Scan third-party skills before you import them
The moment your marketplace points at someone else’s plugin, you’ve inherited their security posture. And skills are a soft target. The dangerous payload usually isn’t code, it’s prose: an attacker buries instructions inside a SKILL.md, gated behind an innocent-sounding trigger, that tell the agent to read your .env and send it somewhere. A normal code scanner walks right past that. There’s no malware signature to match. It’s just English.
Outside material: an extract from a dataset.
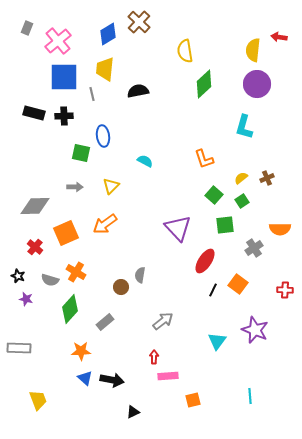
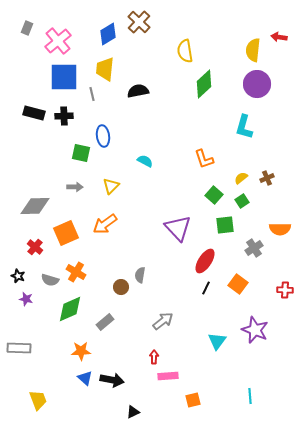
black line at (213, 290): moved 7 px left, 2 px up
green diamond at (70, 309): rotated 24 degrees clockwise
This isn’t hypothetical. Snyk’s ToxicSkills research found prompt injection in 36% of the skills they tested, across more than a thousand malicious payloads. If you’re pulling skills from a public index, some fraction of them are trying to do something you didn’t ask for.
So run a scanner before you add anything you didn’t write. A few worth knowing:
- Snyk agent-scan inventories your installed agents, MCP servers, and skills, then checks them for prompt injection and data-handling problems.
- NVIDIA SkillSpector scans repos, URLs, or single files against a big catalog of patterns: injection, exfiltration, privilege escalation, tool poisoning.
- claude-skill-antivirus is purpose-built for Claude Code skills and runs several detection engines at once.
One caveat worth internalizing: scanning an MCP config can execute it, because starting a stdio server means running the command in the file. Do that in a sandbox, a container or a throwaway VM, not on your main machine. The tool you run to check for danger shouldn’t be the thing that sets it off.
This cuts both ways. If you publish a plugin others will install, a clear “do not” block and an honest description of what the skill touches is part of being a good citizen of the marketplace.
Start with your serious projects
You don’t need a skill for everything. Start where better agent behavior would matter: public libraries people might adopt, CLIs with safety-sensitive workflows, tools with tricky setup, projects with recurring maintenance, systems where mistakes are expensive.
For each one, ask yourself:
- Who is this for: user, maintainer, operator, contributor?
- What’s the concrete task?
- What should the agent inspect first?
- What commands are preferred, and which are dangerous?
- What should never happen silently?
- What validation proves the work succeeded?
Answer those and you have enough to write a useful first skill.
Why it’s worth doing
A skills repo turns scattered project knowledge into reusable operational guidance. But it also forces a better product question. If this project is meant to help people, what would it look like for an AI agent to help them use it well?
That’s a higher bar than “can the agent run the command?” The point isn’t to automate everything. It’s to package the judgment around your tools so the next agent starts from a better place.